SLURM now requires cgroups for basic functionality. As a result, sysutils/slurm-wlm is currently broken and unlikely to be fixed, unless someone is up for a long-term uphill battle. The port builds and installs, but the daemons don't work without the cgroups plugin. I'd suggest making it a default-off option for openmpi and mpich.
I'm not against it in principle, I think that not having a base dependency on slurm has its own merit even if slurm-wlm is not broken. I'll do some reading because I wasn't aware that slurm-wlm was currently broken, and I'll also do some tests.
Bug 276001
If I understand well <https://slurm.schedmd.com/cgroups.html>, cgroup is only an optional feature for SLURM. What am I missing?
(In reply to Jason W. Bacon from comment #0) I'm not sure I understand well.

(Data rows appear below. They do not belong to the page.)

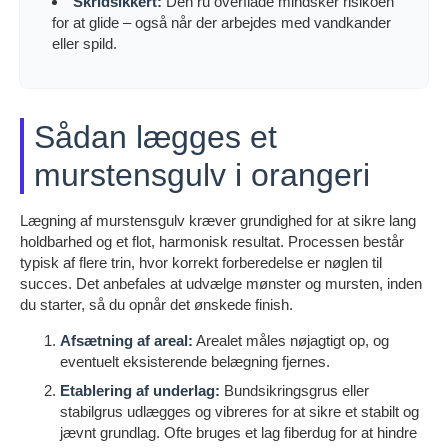
Skridsikkert:
Den ru overflade mindsker risikoen
for at glide – også når der arbejdes med vandkander
eller spild.
Sådan lægges et
murstensgulv i orangeri
Lægning af murstensgulv kræver grundighed for at sikre lang
holdbarhed og et flot, harmonisk resultat. Processen består
typisk af flere trin, hvor korrekt forberedelse er nøglen til
succes. Det anbefales at udvælge mønster og mursten, inden
du starter, så du opnår det ønskede finish.
Afsætning af areal:
Arealet måles nøjagtigt op, og
eventuelt eksisterende belægning fjernes.
Etablering af underlag:
Bundsikringsgrus eller
stabilgrus udlægges og vibreres for at sikre et stabilt og
jævnt grundlag. Ofte bruges et lag fiberdug for at hindre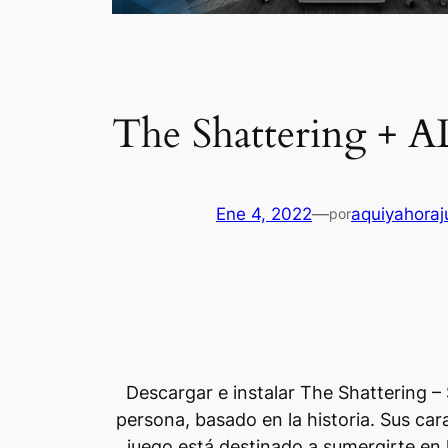
The Shattering + 
Ene 4, 2022
—
aquiyahora
por
Descargar e instalar The Shattering – 
persona, basado en la historia. Sus cara
juego está destinado a sumergirte en 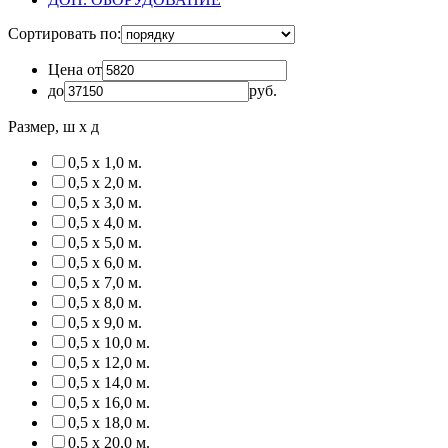
Сортировать по:
Цена от
до
руб.
Размер, ш х д
0,5 х 1,0 м.
0,5 х 2,0 м.
0,5 х 3,0 м.
0,5 х 4,0 м.
0,5 х 5,0 м.
0,5 х 6,0 м.
0,5 х 7,0 м.
0,5 х 8,0 м.
0,5 х 9,0 м.
0,5 х 10,0 м.
0,5 х 12,0 м.
0,5 х 14,0 м.
0,5 х 16,0 м.
0,5 х 18,0 м.
0,5 х 20,0 м.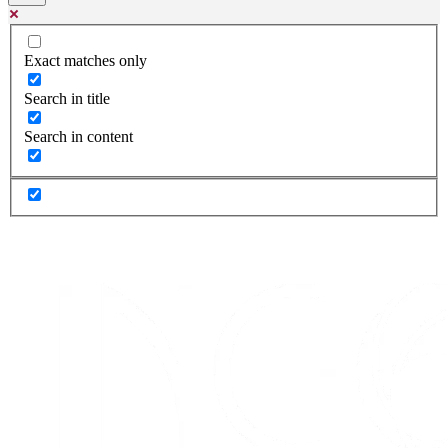
Exact matches only
Search in title
Search in content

Are you saying that slurmctld fails with cgroup, but that if TaskPlugin is set to task/affinity or task/none then slurmctld also fails? https://slurm.schedmd.com/slurm.conf.html#OPT_TaskPlugin
Is anyone actually *running* SLURM on FreeBSD? It's been a while since I've tried, but I was unable to get anything later than 20.02.7 working. Bug 276001 was my last attempt, and I only got as far as unbreaking the build. I don't recall the details of why the daemons wouldn't run. I have always used task/affinity, and it was no longer working last time I checked. FYI, I ported SLURM to FreeBSD. There are many features that never worked due to Linuxisms (like parsing /proc files with scanf()), and the task of keeping it working has grown with each new release. Upstream isn't interested in supporting other platforms, and in fact only provides significant support to paying customers. I finally gave up and started https://github.com/outpaddling/LPJS/. At any rate, making SLURM an unconditional dependency for MPI seemed questionable to me from the beginning, though I understood the desire to avoid creating multiple packages.

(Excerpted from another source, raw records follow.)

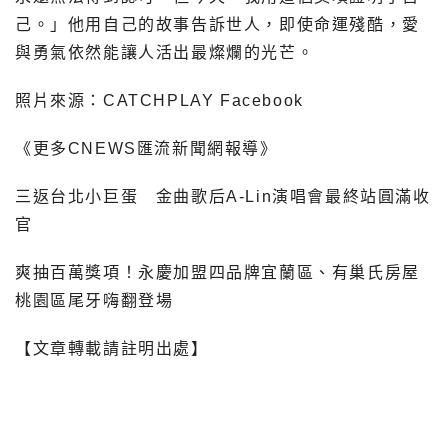
己。」他用自己的故事告訴世人，即使命運殘酷，愛
與勇氣依然能讓人活出最燦爛的光芒。
照片來源：CATCHPLAY Facebook
《更多CNEWS匯流新聞網報導》
三返台北小巨蛋 金曲歌后A-Lin演唱會最終站圓滿收
官
爽抽百萬獎項！永慶加盟四品牌宜蘭區、有巢氏房屋
桃園區尾牙嗨翻登場
【文章轉載請註明出處】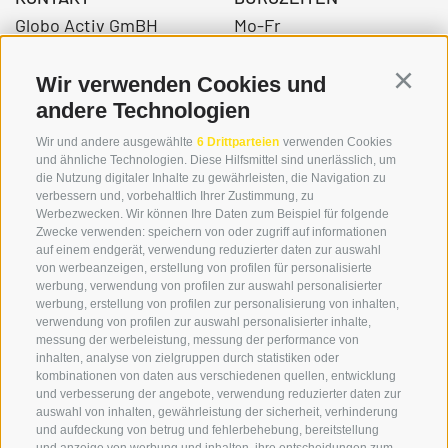
Globo Activ GmBH
Mo-Fr
Bahnhofstraße 3
08:00 - 12:30 Uhr
39034 Toblach
14.00 – 17:00 Uhr
Wir verwenden Cookies und
Continu
andere Technologien
Wir und andere ausgewählte
6 Drittparteien
verwenden Cookies
+39 0474 976139
und ähnliche Technologien. Diese Hilfsmittel sind unerlässlich, um
die Nutzung digitaler Inhalte zu gewährleisten, die Navigation zu
info@globoalpin.com
verbessern und, vorbehaltlich Ihrer Zustimmung, zu
Werbezwecken. Wir können Ihre Daten zum Beispiel für folgende
Zwecke verwenden: speichern von oder zugriff auf informationen
auf einem endgerät, verwendung reduzierter daten zur auswahl
von werbeanzeigen, erstellung von profilen für personalisierte
SERVICE
ON TOUR
werbung, verwendung von profilen zur auswahl personalisierter
Kontakt
Wir
werbung, erstellung von profilen zur personalisierung von inhalten,
verwendung von profilen zur auswahl personalisierter inhalte,
Wetter & Lawinen
Winterprogramm
messung der werbeleistung, messung der performance von
FAQ & AGB
Sommerprogramm
inhalten, analyse von zielgruppen durch statistiken oder
kombinationen von daten aus verschiedenen quellen, entwicklung
Schwierigkeitseinteilung
und verbesserung der angebote, verwendung reduzierter daten zur
Reisetaschen & Dry Bag
auswahl von inhalten, gewährleistung der sicherheit, verhinderung
und aufdeckung von betrug und fehlerbehebung, bereitstellung
Newsletter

When I proposed an upgrade of sysutils/slurm-wlm in Phabricator D42764 and asked for checking from its users, I got no answer on this point: then I guess that it is not widely used, excepted for the libraries. The question is: which is the impact of removing this dependency on MPICH and OpenMPI?

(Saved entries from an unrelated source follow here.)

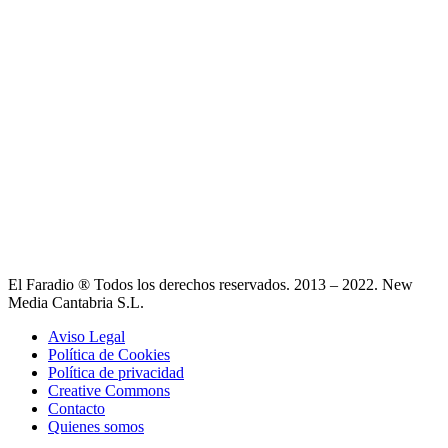
El Faradio ® Todos los derechos reservados. 2013 – 2022. New
Media Cantabria S.L.
Aviso Legal
Política de Cookies
Política de privacidad
Creative Commons
Contacto
Quienes somos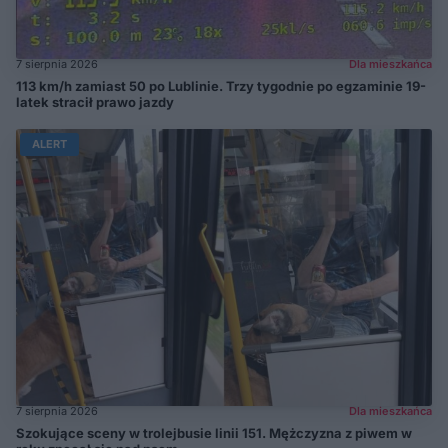
7 sierpnia 2026
Dla mieszkańca
113 km/h zamiast 50 po Lublinie. Trzy tygodnie po egzaminie 19-
latek stracił prawo jazdy
ALERT
7 sierpnia 2026
Dla mieszkańca
Szokujące sceny w trolejbusie linii 151. Mężczyzna z piwem w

So, the dependency was in response to my request to support SLURM in OpenMPI. The maintainer at the time decided to make it unconditional rather than use flavors or some other mechanism to create alternative packages. I think a default-off option for SLURM support would be more than adequate at this point. If someone wants to do the work to get SLURM working on FreeBSD again, this can always be reexamined.
I also think that the default option should not depend on Slurm, as I see no reason for it. MPI and batch scheduling are complementary but distinct from each other. In fact, it appears from the above comments that Slurm and MPI are not currently used together on FreeBSD. I'll make flavors of openmpi and mpich with Slurm, with the base being independent of any scheduler. I won't make a TORQUE flavor, as it seems to no longer receive updates. The last TORQUE release dates back from 8 years ago and sysutils/torque is flagged as deprecated with expiry set to the end of this month. I would have liked to make these changes at the next version upgrade, as there is a chance, even if minor, that it will create a disruption to some users. I'd rather not do that in a port revision if it can be avoided, but the TORQUE removal is somewhat forcing my hand. Thoughts?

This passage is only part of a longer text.